### INPUT DATA
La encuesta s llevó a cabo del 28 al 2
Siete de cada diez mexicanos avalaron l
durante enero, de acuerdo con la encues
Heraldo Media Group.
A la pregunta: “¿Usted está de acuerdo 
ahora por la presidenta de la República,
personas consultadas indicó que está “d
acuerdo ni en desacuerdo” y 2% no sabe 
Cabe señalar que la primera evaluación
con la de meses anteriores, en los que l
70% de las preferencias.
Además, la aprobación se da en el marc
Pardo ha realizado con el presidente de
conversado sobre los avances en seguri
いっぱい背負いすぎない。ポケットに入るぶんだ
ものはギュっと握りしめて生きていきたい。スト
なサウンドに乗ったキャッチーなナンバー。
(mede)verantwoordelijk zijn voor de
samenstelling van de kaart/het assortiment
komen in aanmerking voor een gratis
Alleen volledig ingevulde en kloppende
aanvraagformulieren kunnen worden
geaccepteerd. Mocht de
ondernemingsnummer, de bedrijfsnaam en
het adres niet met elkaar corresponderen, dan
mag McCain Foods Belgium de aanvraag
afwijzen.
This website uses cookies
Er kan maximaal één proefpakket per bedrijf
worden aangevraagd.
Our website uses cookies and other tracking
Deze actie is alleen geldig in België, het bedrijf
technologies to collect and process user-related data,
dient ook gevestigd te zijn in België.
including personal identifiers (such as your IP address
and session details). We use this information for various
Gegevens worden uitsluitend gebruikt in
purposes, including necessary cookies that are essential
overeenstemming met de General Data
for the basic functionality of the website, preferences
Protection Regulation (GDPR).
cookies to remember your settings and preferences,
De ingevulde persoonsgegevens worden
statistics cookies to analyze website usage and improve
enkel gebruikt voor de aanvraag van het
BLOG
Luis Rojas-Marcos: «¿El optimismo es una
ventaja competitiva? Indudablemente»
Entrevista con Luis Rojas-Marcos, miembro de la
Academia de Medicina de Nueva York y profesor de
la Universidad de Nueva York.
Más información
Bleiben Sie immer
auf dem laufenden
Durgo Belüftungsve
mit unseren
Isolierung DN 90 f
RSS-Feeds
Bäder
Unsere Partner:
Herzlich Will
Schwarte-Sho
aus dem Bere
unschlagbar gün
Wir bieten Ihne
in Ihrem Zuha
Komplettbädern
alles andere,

---

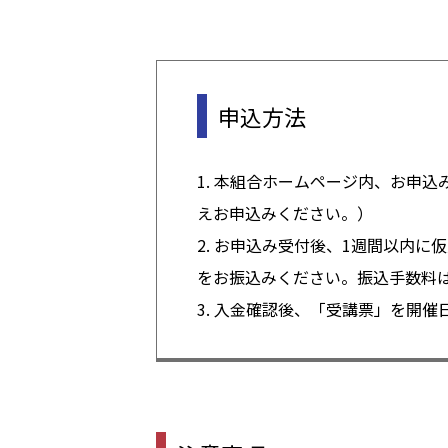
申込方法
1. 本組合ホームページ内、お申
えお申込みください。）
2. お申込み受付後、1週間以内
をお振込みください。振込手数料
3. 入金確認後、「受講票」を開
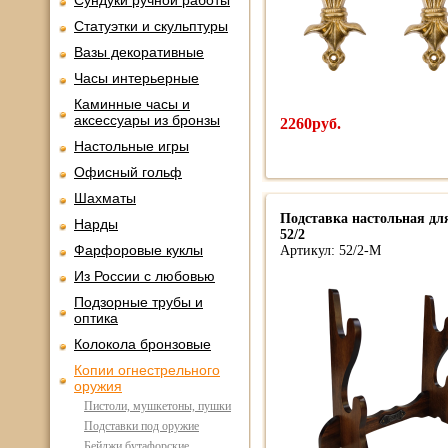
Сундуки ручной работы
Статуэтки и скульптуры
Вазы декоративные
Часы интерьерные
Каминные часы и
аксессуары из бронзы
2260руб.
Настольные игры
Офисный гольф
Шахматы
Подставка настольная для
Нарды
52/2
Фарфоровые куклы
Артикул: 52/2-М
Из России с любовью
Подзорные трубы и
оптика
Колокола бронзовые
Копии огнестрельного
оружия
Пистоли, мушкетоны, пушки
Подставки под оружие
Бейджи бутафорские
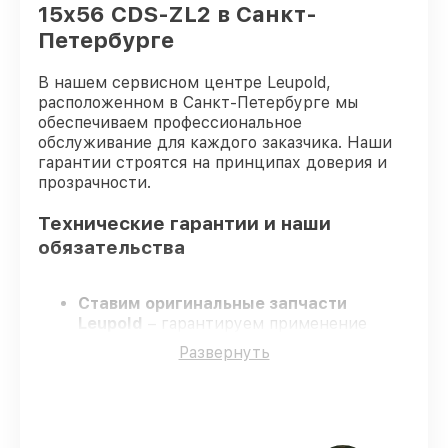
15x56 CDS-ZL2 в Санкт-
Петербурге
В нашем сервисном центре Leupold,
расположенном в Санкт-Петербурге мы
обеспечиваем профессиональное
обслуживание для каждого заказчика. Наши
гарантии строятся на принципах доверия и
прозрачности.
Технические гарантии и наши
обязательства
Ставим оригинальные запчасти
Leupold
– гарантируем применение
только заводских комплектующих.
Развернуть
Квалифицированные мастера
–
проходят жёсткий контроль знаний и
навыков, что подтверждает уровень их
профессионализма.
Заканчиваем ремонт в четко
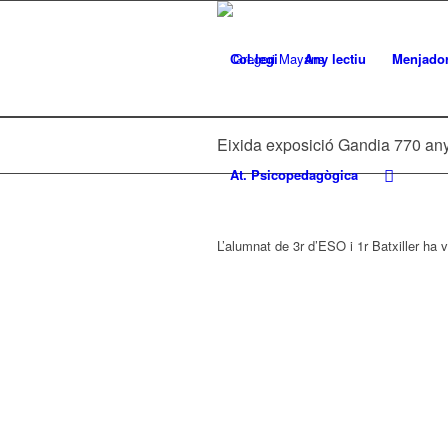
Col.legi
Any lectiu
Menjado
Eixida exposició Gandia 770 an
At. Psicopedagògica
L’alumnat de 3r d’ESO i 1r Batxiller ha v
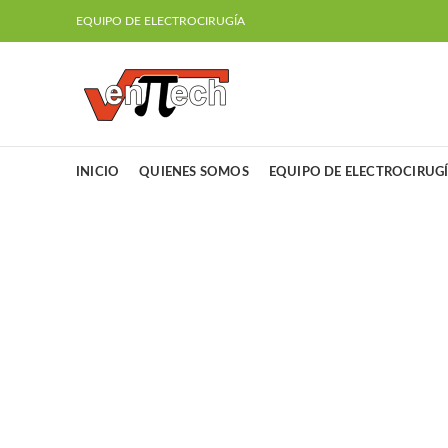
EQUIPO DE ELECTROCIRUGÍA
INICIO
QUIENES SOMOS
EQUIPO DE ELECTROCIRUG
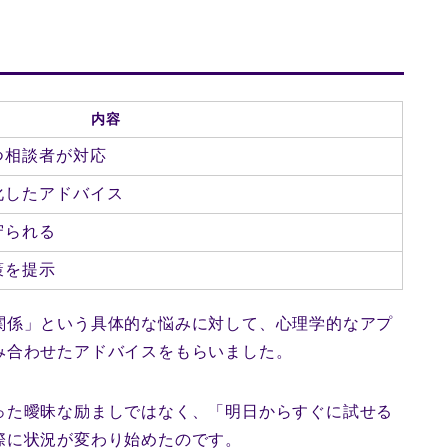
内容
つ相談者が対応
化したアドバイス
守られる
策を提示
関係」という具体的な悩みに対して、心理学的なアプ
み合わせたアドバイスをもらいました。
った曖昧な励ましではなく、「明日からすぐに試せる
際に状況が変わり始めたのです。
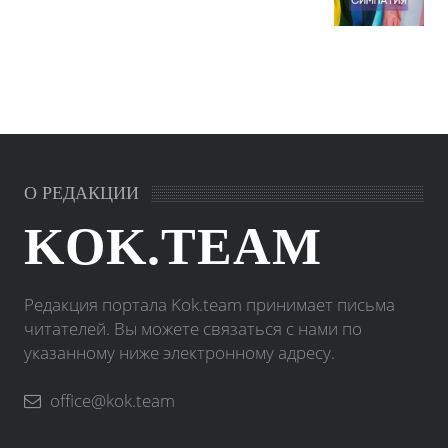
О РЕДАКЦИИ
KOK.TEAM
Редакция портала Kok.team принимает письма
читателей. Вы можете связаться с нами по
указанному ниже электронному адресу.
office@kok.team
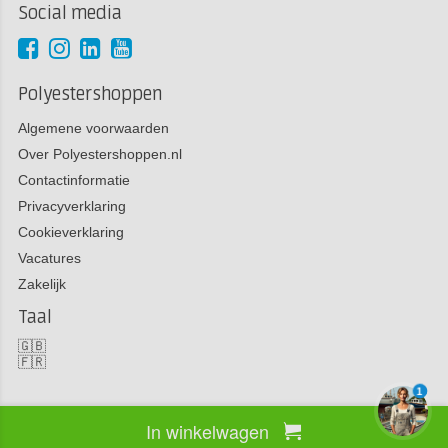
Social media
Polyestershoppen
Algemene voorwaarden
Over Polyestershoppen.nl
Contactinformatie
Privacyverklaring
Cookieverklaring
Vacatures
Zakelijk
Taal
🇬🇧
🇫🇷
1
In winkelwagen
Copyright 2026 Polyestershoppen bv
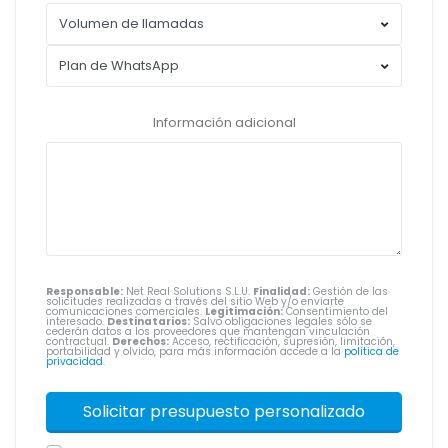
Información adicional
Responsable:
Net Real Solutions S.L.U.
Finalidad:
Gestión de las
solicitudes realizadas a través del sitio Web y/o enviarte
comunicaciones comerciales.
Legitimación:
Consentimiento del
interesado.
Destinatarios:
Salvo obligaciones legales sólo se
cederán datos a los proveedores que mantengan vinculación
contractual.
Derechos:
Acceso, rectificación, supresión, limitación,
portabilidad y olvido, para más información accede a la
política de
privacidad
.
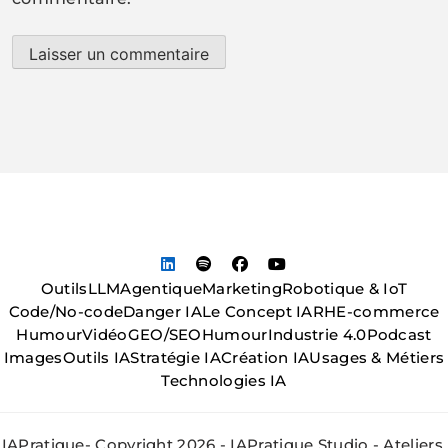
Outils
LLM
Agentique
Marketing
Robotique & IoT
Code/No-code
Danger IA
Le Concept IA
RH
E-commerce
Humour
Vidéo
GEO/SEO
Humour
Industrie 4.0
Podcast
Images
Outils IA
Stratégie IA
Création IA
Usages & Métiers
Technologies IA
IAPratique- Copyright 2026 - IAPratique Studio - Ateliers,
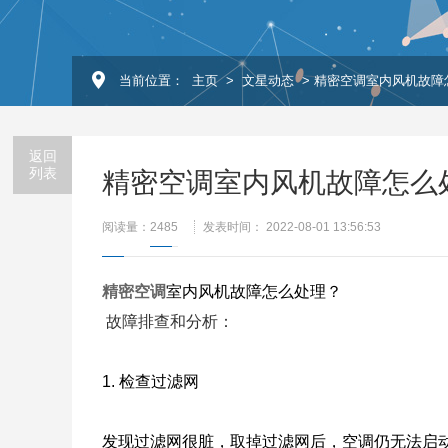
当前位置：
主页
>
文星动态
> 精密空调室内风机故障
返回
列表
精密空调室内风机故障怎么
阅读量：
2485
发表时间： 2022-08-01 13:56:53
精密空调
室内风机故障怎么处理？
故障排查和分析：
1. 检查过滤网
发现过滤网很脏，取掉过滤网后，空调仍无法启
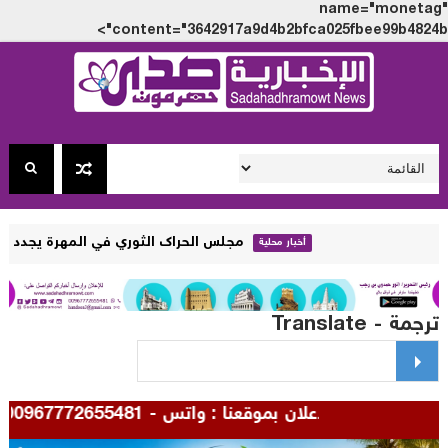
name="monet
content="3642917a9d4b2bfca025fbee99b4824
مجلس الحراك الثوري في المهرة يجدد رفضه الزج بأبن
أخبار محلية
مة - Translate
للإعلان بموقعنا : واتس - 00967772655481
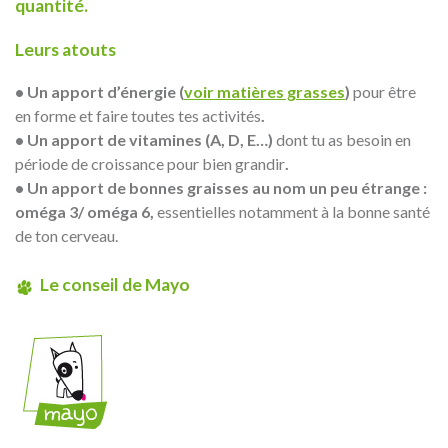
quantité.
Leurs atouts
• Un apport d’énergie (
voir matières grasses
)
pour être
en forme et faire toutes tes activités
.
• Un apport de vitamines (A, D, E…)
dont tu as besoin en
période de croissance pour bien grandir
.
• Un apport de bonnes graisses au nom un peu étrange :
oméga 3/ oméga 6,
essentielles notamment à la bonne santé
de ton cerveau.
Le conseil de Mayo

### EXERCISE BRIEF
Go through the listing above and return each line where the word "Rojas" occurs.

### THE COMPLETED TASK
Luis Rojas-Marcos: «¿El optimismo es una
Entrevista con Luis Rojas-Marcos, miembro de la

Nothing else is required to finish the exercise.